Moshe Yaniv, investigador de cáncer del Instituto Pasteur, de Francia, aseveró que el hallazgo es un "hito histórico". "Pero no debemos darle a la gente la impresión de que vamos a curar la enfermedad el próximo año", añade.
El jueves, la revista científica Nature publicó un artículo del investigador Robert Weinberg, del Instituto de Investigación Biomédica Whitehead, dependencia del Instituto de Tecnología de Massachusetts (MIT), según el cual logró descifrar los mecanismos que convierten en cancerosa a una célula humana.
Consultados sobre el hallazgo, algunos doctores costarricenses externaron su esperanza en que esto permita hacer más eficaz la lucha contra la enfermedad (nota aparte).
Caja negra
Para Weinberg la biología de una célula humana cancerosa es aún una caja negra: "Hemos arañado la envoltura, pero aún su contenido es un misterio."
Weinberg y su equipo consiguieron convertir en cancerosa una célula normal. En una primera etapa lograron que esta produjera la enzima telomerasa (común en los tumores) y luego le añadieron dos oncógenos (genes que causan cáncer), y las células se volvieron cancerosas.
Al tener claros los cambios genéticos desde el punto de vista celular que produjeron la enfermedad, los científicos pueden comenzar a remover o agregar ciertos genes en los tumores para ver qué cambios operan, aseguró Bill Hahn, oncólogo del MIT.
Las células cancerosas producidas artificialmente por Weinberg no eran metastásicas (del tipo que se expande a otros órganos), por lo que el científico de Whitehead promete más investigaciones para descubrir qué hace que un cáncer pueda expandirse por todo el organismo.
Para Hahn quedan muchas interrogantes.
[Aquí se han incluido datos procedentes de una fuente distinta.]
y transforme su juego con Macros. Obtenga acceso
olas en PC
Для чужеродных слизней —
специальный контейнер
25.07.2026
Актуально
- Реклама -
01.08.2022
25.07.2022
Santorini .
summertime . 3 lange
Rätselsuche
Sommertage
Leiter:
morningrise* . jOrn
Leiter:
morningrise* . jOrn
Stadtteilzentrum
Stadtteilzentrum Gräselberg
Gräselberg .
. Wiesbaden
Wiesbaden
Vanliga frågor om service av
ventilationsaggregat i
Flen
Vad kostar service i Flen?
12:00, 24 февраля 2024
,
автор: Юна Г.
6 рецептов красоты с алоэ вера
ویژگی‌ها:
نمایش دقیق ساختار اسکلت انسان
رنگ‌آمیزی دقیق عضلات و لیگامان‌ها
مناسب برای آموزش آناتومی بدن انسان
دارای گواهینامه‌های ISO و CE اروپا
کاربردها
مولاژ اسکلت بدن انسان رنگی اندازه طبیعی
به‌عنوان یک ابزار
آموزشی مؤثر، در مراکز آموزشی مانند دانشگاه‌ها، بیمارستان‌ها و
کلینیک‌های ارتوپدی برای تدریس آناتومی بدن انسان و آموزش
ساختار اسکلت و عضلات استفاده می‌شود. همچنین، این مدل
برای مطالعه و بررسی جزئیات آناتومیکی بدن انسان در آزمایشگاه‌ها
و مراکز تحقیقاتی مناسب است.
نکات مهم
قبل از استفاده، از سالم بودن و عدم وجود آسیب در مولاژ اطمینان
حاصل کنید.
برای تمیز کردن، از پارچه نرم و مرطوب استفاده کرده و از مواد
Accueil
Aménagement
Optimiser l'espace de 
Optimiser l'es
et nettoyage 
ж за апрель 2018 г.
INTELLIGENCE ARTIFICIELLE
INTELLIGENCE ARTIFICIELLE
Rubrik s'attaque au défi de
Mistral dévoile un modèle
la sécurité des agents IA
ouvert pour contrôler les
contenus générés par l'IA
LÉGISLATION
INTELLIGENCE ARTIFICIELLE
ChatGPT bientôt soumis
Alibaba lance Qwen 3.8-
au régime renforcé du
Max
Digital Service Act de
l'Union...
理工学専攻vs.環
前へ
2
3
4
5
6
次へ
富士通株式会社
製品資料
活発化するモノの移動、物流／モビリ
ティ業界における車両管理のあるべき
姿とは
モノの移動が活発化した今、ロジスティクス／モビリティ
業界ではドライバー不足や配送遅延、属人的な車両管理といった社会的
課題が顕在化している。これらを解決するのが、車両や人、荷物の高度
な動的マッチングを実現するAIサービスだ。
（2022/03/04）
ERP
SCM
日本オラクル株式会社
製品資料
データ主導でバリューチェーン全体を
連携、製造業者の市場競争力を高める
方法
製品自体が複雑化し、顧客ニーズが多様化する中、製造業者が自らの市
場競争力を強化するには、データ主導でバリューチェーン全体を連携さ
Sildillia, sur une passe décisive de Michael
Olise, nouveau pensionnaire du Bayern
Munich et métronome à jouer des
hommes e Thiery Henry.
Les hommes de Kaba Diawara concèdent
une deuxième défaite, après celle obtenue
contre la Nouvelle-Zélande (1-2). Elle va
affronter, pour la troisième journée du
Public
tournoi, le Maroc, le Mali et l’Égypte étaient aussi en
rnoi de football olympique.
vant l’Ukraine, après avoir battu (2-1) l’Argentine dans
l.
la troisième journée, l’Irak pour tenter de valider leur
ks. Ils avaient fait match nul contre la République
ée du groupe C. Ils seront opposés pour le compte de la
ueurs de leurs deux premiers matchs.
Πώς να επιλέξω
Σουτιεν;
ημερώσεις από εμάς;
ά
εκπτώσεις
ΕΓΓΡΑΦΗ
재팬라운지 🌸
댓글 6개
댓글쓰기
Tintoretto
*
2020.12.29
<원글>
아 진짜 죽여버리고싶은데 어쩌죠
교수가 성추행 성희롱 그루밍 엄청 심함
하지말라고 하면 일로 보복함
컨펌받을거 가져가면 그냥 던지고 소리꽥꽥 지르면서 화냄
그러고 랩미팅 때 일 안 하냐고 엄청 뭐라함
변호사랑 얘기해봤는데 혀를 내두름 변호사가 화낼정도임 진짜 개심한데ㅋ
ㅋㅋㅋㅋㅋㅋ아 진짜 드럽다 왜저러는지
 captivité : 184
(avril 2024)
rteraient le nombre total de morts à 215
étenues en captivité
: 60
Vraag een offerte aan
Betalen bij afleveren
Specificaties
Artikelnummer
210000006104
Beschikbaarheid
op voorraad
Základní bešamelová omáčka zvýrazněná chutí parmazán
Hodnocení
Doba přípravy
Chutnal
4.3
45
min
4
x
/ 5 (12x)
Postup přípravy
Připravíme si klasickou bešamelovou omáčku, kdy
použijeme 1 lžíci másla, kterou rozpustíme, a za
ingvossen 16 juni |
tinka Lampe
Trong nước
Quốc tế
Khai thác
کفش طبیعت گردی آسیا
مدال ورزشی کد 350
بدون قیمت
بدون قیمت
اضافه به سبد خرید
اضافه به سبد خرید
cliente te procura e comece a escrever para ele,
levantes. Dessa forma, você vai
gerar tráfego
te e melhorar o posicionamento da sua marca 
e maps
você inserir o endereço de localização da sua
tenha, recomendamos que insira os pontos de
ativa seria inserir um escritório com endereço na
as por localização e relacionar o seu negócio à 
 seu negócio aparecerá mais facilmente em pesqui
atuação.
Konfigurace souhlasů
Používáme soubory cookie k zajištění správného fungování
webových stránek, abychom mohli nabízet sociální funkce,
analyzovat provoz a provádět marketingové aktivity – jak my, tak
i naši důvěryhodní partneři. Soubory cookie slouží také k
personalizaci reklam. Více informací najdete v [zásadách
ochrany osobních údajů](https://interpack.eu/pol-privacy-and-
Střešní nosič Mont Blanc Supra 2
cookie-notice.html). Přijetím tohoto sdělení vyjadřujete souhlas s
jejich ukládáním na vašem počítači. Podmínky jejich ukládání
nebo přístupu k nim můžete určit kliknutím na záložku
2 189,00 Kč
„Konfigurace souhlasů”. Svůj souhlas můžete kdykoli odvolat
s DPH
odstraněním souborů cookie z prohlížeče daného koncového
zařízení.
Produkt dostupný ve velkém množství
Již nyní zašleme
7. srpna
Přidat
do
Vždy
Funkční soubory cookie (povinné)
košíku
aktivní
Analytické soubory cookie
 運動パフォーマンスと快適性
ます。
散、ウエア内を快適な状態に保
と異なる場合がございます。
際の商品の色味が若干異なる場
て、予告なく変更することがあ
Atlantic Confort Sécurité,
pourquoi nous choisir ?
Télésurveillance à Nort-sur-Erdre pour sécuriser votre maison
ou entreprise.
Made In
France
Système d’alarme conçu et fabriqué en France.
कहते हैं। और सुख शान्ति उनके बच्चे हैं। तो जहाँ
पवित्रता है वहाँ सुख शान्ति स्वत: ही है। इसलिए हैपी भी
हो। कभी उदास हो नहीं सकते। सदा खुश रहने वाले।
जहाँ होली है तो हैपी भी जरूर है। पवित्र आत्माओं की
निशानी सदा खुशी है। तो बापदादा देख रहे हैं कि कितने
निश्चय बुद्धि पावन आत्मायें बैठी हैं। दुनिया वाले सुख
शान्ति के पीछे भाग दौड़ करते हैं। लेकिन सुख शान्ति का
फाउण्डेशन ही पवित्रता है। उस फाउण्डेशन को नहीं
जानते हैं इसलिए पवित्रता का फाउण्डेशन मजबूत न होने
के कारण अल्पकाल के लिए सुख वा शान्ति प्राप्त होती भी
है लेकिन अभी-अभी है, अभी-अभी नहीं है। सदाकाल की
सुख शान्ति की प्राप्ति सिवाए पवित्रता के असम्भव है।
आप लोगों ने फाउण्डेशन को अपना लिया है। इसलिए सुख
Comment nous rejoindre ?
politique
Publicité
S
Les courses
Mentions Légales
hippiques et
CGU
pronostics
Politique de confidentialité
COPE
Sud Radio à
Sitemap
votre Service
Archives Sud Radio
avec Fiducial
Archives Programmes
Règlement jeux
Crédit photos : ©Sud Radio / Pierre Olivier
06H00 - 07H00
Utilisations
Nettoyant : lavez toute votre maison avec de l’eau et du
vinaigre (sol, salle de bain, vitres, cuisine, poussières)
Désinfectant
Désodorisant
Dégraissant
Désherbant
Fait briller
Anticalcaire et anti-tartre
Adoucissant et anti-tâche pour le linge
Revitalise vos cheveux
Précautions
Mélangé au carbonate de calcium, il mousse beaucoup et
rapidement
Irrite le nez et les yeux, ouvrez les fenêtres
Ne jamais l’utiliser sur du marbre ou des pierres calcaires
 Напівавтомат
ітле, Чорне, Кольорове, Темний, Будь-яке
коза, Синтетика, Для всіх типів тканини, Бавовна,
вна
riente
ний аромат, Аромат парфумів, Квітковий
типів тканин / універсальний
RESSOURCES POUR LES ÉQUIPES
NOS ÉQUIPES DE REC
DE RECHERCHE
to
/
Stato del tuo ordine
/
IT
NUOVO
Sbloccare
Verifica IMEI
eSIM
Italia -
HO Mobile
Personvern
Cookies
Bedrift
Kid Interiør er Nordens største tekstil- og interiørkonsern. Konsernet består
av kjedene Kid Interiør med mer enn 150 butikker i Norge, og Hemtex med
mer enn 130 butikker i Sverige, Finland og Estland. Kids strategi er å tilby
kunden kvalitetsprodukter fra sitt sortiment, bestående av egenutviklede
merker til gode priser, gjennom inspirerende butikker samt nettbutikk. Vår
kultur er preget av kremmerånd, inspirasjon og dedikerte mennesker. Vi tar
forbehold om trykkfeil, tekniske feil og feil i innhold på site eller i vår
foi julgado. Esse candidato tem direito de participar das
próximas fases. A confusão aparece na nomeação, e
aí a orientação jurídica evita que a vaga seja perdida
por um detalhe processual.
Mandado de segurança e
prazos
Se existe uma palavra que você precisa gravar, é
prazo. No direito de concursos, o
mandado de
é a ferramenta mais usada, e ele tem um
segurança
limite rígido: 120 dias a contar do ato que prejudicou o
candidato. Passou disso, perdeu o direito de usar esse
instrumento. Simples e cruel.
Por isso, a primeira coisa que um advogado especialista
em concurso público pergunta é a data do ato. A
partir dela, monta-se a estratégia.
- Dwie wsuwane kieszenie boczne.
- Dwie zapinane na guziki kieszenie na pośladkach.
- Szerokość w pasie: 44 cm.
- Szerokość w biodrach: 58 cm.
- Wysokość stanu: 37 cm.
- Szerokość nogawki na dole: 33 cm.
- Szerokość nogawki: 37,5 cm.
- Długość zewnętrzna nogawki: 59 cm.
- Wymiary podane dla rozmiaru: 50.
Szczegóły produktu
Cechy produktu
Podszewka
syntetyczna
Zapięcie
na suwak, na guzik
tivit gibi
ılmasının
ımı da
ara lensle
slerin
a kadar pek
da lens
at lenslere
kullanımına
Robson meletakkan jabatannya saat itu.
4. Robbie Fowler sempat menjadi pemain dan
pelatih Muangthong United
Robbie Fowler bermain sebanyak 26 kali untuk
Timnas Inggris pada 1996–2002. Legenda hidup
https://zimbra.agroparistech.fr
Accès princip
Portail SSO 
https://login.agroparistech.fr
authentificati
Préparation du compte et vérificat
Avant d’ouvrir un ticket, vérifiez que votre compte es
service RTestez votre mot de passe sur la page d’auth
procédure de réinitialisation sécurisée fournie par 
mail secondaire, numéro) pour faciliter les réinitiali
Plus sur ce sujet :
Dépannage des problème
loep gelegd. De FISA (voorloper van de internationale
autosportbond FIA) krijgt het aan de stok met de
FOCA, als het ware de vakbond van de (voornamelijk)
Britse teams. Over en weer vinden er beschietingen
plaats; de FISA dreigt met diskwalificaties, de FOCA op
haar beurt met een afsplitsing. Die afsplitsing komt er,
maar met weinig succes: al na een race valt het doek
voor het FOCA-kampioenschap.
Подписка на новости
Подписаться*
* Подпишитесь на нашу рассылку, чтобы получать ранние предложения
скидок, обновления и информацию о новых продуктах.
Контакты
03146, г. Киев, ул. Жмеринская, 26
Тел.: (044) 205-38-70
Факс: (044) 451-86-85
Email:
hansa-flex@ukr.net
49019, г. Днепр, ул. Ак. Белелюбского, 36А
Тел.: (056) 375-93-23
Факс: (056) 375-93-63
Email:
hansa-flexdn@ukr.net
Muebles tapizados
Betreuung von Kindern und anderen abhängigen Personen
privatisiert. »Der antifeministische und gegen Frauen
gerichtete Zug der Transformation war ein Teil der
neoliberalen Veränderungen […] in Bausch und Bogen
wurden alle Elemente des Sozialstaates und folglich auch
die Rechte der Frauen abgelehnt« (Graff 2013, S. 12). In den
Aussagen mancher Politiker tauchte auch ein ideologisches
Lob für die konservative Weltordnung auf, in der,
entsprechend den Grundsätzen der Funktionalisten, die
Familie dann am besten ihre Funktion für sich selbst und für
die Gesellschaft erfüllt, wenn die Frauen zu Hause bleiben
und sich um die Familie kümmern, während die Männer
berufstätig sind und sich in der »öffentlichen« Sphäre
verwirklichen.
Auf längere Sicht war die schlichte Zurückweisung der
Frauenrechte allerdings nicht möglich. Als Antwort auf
Si bien se reveló que la telomerasa está ligada con los cánceres, todavía es un misterio el por qué una célula humana comienza, por sí sola, a producir esta enzima.
Los investigadores esperan que, descifrando los errores genéticos que producen el cáncer, se puedan crear medicamentos que los prevengan y ahorrarles a los pacientes los efectos de la quimioterapia, que ataca tanto a células cancerosas como a sanas.